Outbound egress (Connected mode)

In connected mode, the cluster needs outbound access to these destinations. Allowlist them in your firewall:
DestinationPortReason
us-docker.pkg.dev443Container image pulls on pod start
storage.googleapis.com443Voice, LoRA, and migration sync from GCS
api.cartesia.ai443License-proxy authentication (connected mode)
DNS53 (UDP + TCP)Standard resolution
In air-gapped mode, none of these egress paths are required — the cluster operates entirely offline against a locally-issued license file.

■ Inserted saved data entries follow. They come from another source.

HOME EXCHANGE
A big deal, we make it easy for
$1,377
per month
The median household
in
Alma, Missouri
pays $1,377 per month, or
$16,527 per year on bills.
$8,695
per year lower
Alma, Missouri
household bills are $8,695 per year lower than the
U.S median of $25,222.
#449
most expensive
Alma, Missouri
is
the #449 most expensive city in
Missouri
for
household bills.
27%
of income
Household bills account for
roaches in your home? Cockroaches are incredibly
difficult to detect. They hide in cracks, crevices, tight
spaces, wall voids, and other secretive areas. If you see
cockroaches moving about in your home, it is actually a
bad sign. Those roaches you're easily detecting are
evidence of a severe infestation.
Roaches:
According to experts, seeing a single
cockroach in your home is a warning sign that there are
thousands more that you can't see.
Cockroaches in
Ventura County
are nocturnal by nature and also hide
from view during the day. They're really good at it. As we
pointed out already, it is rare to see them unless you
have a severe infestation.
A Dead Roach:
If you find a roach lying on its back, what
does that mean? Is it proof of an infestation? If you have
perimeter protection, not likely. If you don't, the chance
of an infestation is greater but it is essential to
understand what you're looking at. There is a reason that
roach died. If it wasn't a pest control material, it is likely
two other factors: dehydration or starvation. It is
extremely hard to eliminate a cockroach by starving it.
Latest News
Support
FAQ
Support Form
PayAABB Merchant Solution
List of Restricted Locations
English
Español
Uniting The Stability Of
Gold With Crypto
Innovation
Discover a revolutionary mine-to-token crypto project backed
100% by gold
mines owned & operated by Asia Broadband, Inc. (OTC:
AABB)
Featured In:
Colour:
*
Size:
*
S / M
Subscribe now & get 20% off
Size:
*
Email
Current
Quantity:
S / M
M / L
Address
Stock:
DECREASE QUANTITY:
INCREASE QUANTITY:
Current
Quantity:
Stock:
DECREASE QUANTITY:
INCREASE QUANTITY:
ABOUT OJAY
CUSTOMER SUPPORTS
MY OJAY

Restricting cluster egress

The Helm chart ships an opt-in NetworkPolicy that blocks all non-cluster egress except DNS, RFC1918 private ranges (10.0.0.0/8, 172.16.0.0/12, 192.168.0.0/16), and the cloud-metadata IP (169.254.169.254/32). Enable in values.yaml: 
networkPolicy:
  denyExternalEgress: true
Use this when you mediate all internet egress through a separate gateway, or in air-gapped deployments.

Traffic between services

All inter-service communication inside the cluster is unencrypted. Access to the cluster network is restricted by your cloud provider’s networking and any NetworkPolicy resources you apply. The chart ships an opt-in policy that blocks all non-cluster egress (see Restricting cluster egress above). For ingress TLS configuration (ACM on EKS, Managed Certificates on GKE, BYO certs on self-managed clusters), see Managed Kubernetes.